Data items
>>>>>

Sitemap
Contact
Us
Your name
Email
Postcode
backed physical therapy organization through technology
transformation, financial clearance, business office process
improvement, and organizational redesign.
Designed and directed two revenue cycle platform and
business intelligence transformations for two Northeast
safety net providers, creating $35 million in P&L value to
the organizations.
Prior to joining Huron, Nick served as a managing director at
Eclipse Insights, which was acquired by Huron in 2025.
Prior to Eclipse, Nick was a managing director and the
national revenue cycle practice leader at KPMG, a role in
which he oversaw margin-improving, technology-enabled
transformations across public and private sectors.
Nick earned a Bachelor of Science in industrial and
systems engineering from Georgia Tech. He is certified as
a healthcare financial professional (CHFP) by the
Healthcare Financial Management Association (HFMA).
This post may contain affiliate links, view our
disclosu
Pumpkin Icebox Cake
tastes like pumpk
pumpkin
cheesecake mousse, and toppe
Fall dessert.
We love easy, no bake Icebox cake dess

<<<<<
>>>>>

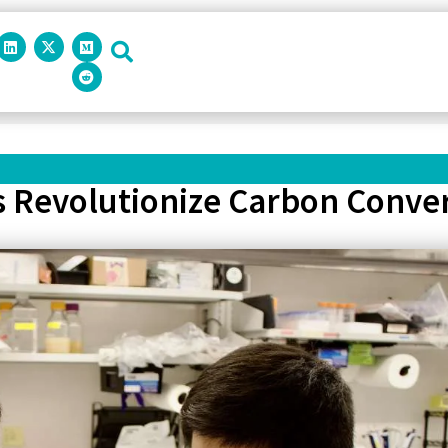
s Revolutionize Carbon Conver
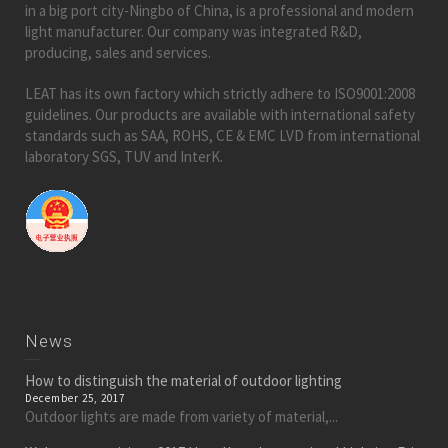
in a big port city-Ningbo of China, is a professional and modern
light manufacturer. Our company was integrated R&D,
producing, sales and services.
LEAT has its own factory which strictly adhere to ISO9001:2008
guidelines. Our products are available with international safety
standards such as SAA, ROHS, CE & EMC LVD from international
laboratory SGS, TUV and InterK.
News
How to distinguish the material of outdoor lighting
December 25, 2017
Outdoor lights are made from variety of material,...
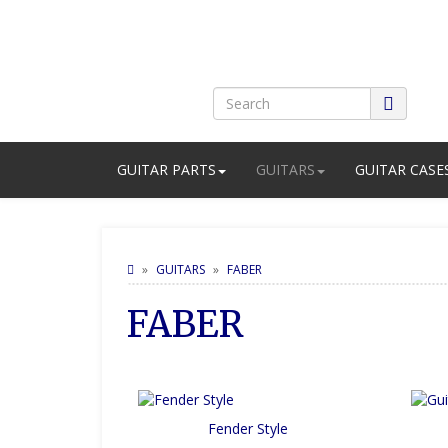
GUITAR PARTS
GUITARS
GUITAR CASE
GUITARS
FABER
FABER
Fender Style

<<<<<
>>>>>

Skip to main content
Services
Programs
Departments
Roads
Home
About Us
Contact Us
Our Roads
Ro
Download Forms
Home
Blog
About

<<<<<

About this exercise: If a line in the records contains the string "business", include it in the count; report that count alone.

Solution to this task: 2